Dear all,

Funding is available for a 6 months (or more) internship in our team at Massey 
University (NZ).
Details below.
Best wishes,

Matthieu

#### Integration of network information and gene expression data. ####


## Context,objectives, exploratory approach and expected results.

Our goal is to put RNAseq measurements in the context of the molecular networks 
that govern cells activity. Large transcriptome profiles for different tissues 
enable researchers to seek tissue-specific patterns. This can be done via the 
identification of individual genes. However, biological processes are driven by 
the many interactions of their constituting entities. The interaction networks 
gather all the known interactions, for all conditions.

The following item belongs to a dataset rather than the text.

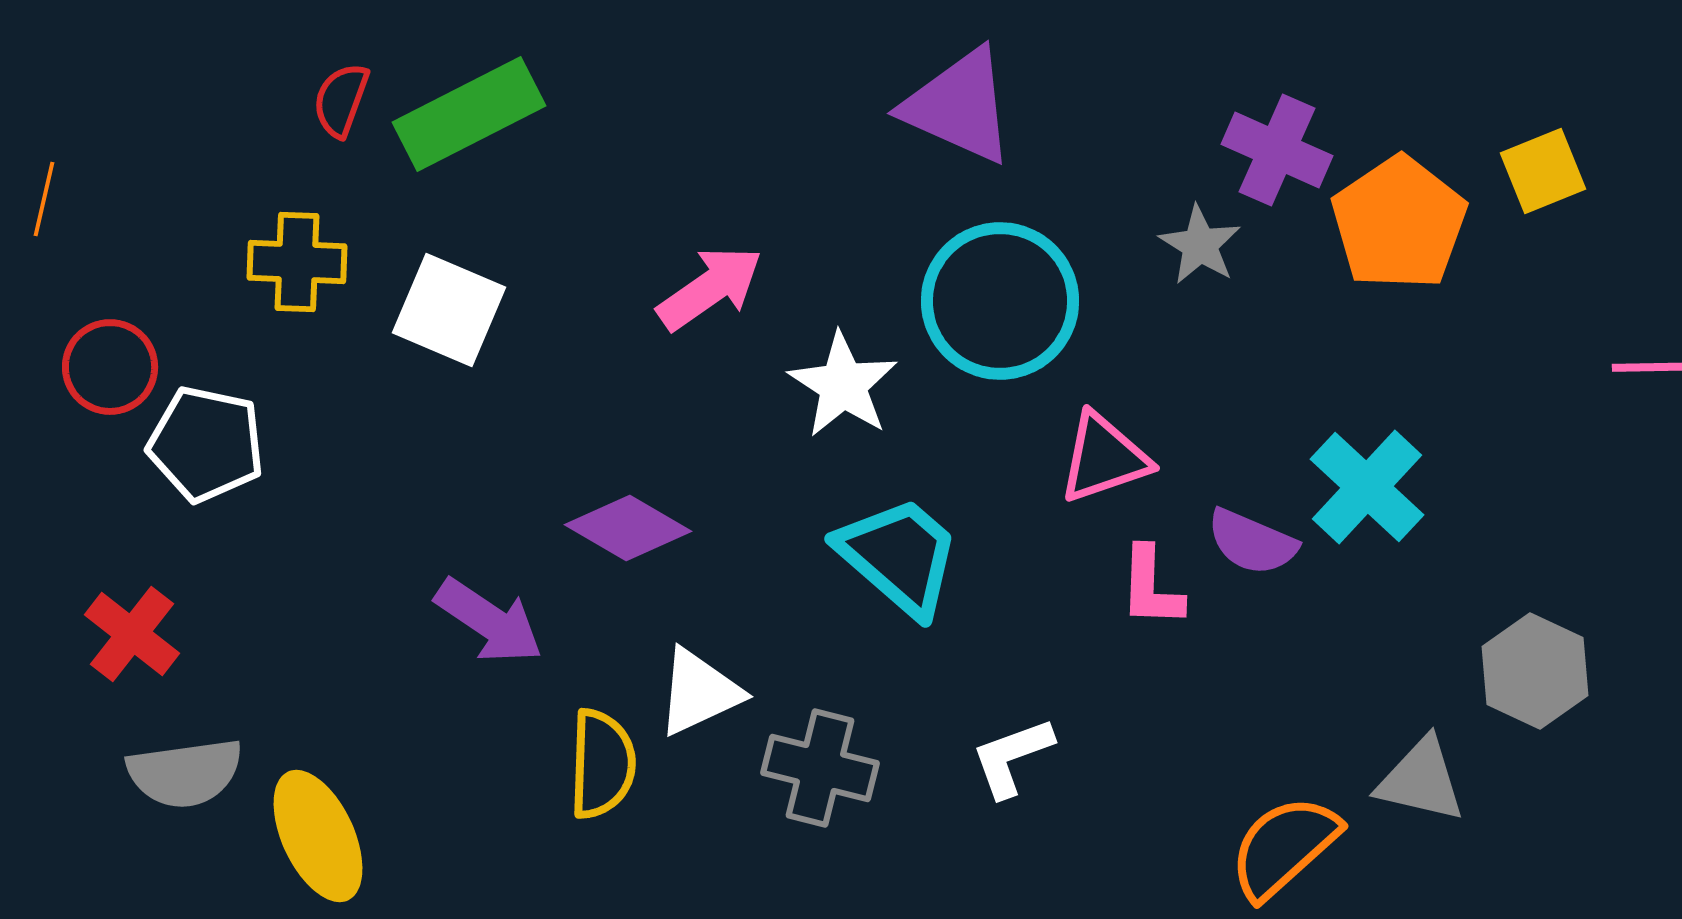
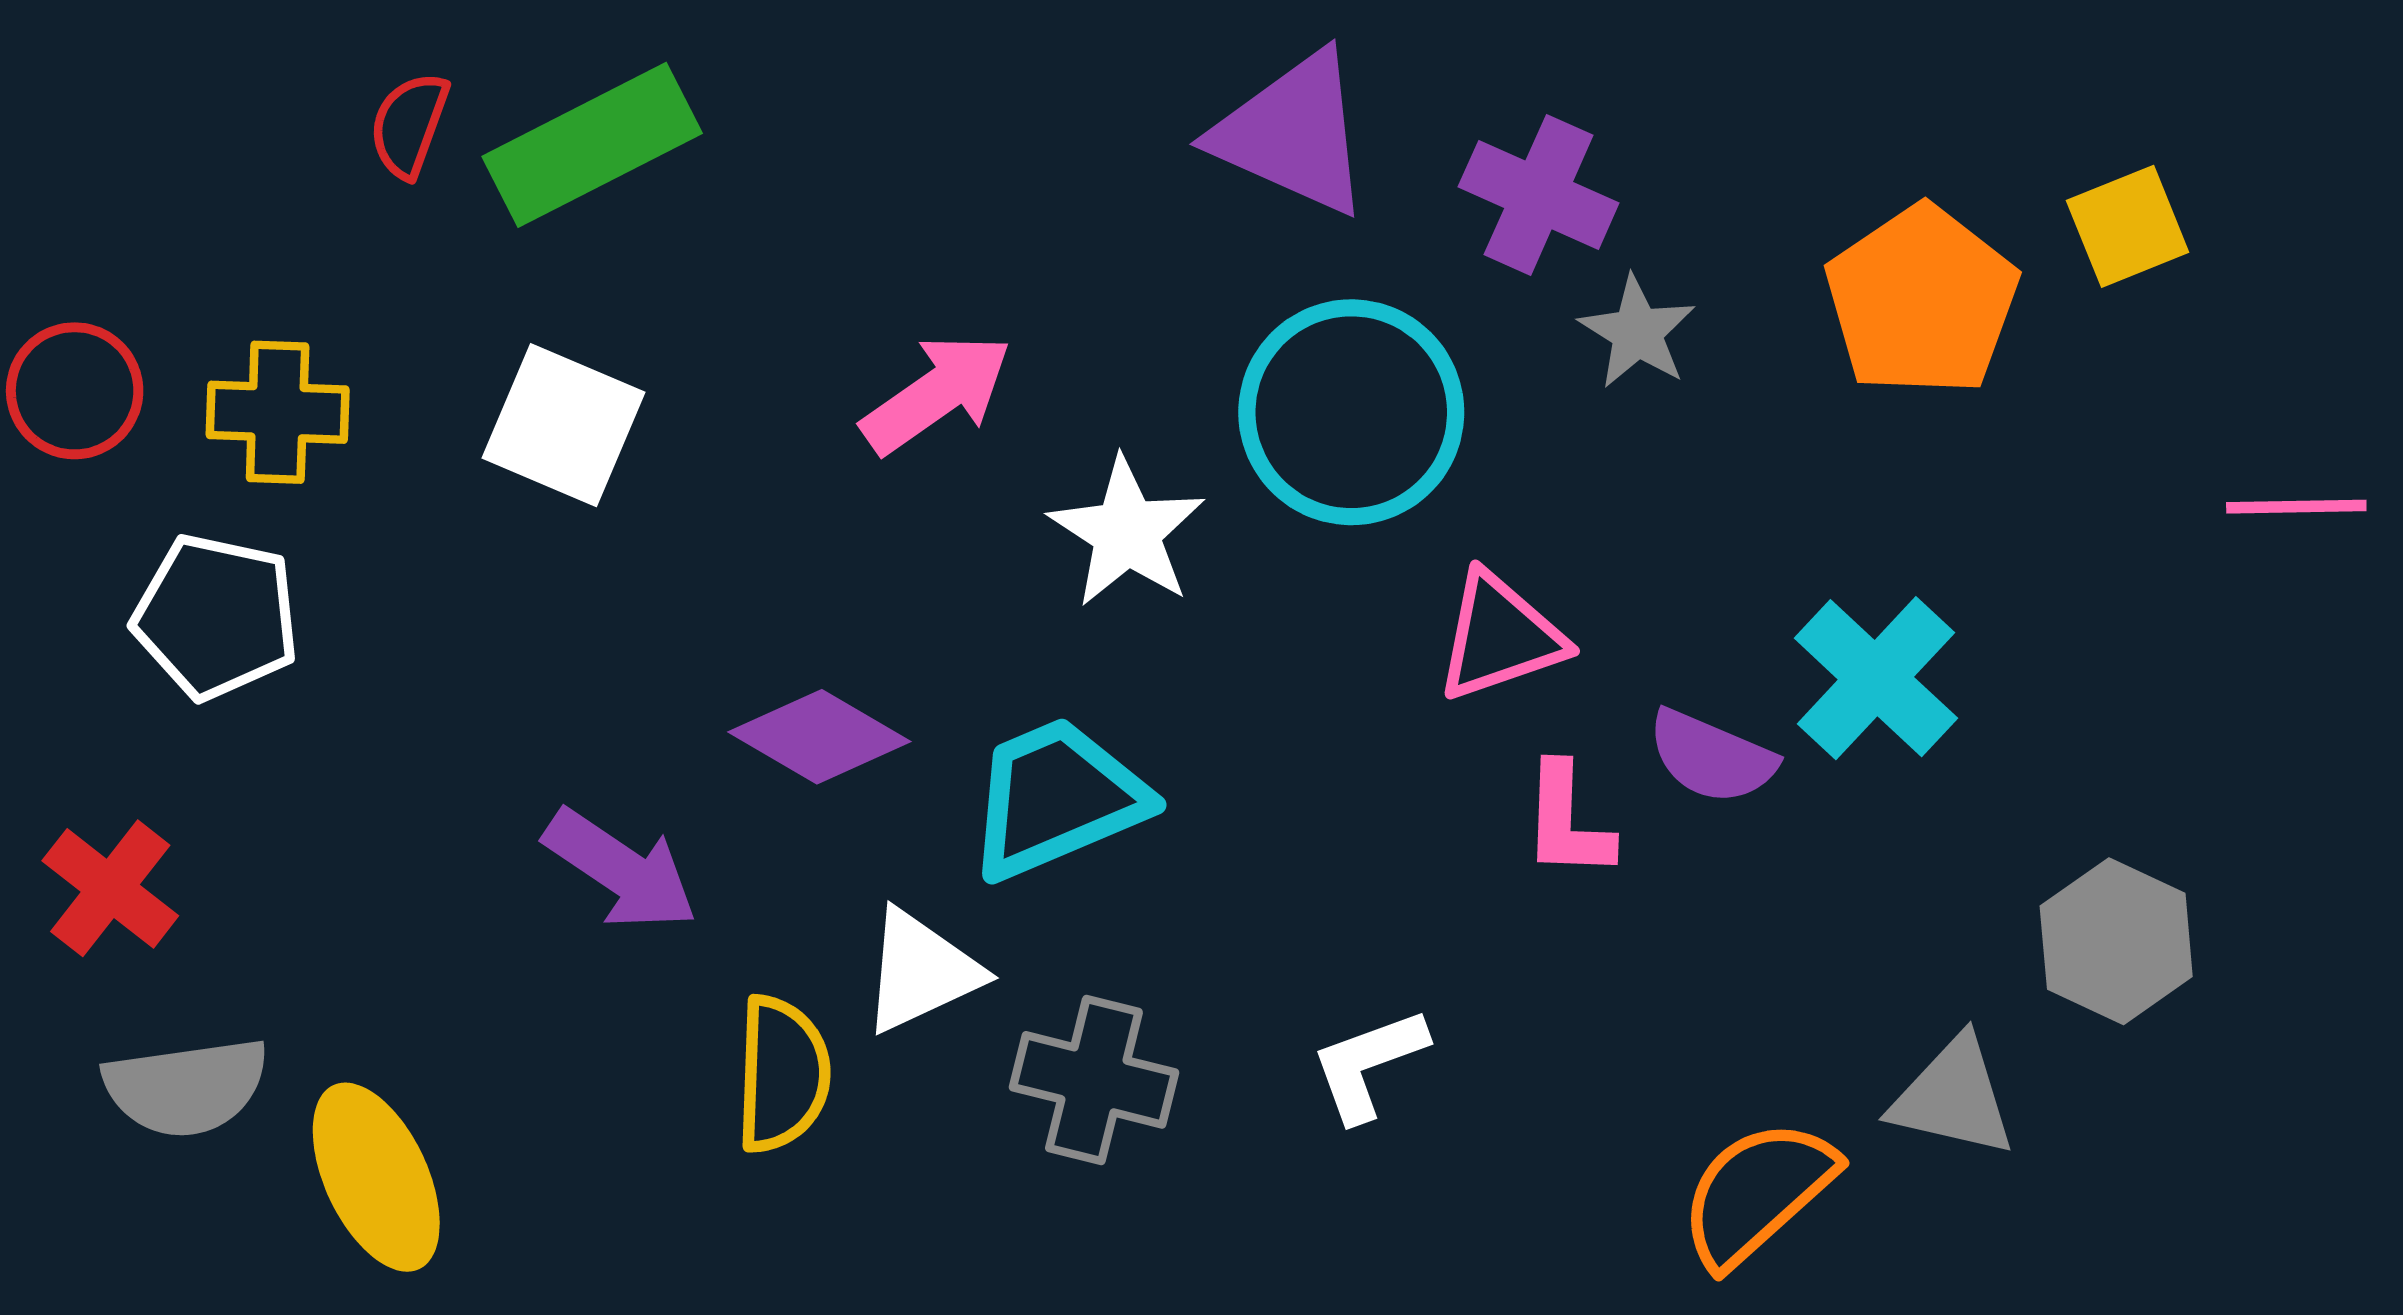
purple cross: (1277, 150) -> (1539, 195), moved
yellow cross: (297, 262) -> (278, 412), moved
red circle: (110, 367) -> (75, 391), moved
cyan trapezoid: (899, 556) -> (1057, 798), moved, turned -64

From this “generic 
multiplex” network, we aim to identify active sub-clusters under specific 
conditions by contextualising the network.

This idea comes within the scope of untangling the complexity of some 
genotype-phenotype relationships by identifying underlying causal (communities 
within) regulatory networks. To tackle noise, high-dimensionality and 
heterogeneity, we will use probabilistic graphical models (PGM) to 
contextualise relationships between genetic mutation, gene expressions and 
phenotypes of interest. For example, Markov random fields, a class of PGM, can 
integrate multiplex networks -a prior in statistical terms- with tissue or 
cell-specific data. We will map the landscape of cellular and tissue 
perturbations and identify subparts of the integral genetic circuitry specific 
to these conditions.

Ultimately, we would like to transpose the developped methodology to the study 
of rare monogenic diseases (MD), characterisedby mutationsin singlegenes 
triggering devastating health disorders for affected individuals. MDs display 
largely unexplained variability in symptoms, causing many patients to remain 
undiagnosed, with almost no existing treatment (sample sizes can be very low) 
could be treated as specific conditions with a commmon triggering factor. 
Network contextualisation in this setting is a first step into personalised 
medicine.


## Role of the candidate and profile. The successful candidate will be 
responsible for the study of the data integration technique to jointly analyse 
multiplex networks and transcriptomics data and the implementation in the form 
of an R package. A report will also be expected to be produced at the end of 
the internship.

Strong mathematical (e.g. a prior exposure to PGM such as Markov random fields 
or Bayesian networks) knowledge and computational (comfortable writing code in 
Python and/or C and/or R) skills with a real taste for multi-disciplinary 
collaborations (bioinformatics, medical health) are needed for this project. At 
least M2 or 3rd year/end of engineering school curriculum with 1st class or 2nd 
class upper honours.


## Practical aspects. a stipend to cover travel costs and living expenses in 
Palmerston North (NZ) is available to the right candidate for the duration of 
the internship (6 month minimum). The supervision team will include 
mathematicians/statisticians/bioinformaticians from Massey University (NZ) and 
Aix-Marseille* University (France).

The ideal starting date would be at the very start of April 2019, although an 
earlier/later start is negotiable.

To apply, please send your CV (including at least two refrerences) and a 
motivation letter (1 page max).

Contacts: Matthieu Vignes, m.vig...@massey.ac.nz<mailto:m.vig...@massey.ac.nz>, 
+64 (0)6-951-7654 or Léo Pio-Lopez, 
leo.pio.lo...@gmail.com<mailto:leo.pio.lo...@gmail.com>.

Any question on this role? Feel free to contact us!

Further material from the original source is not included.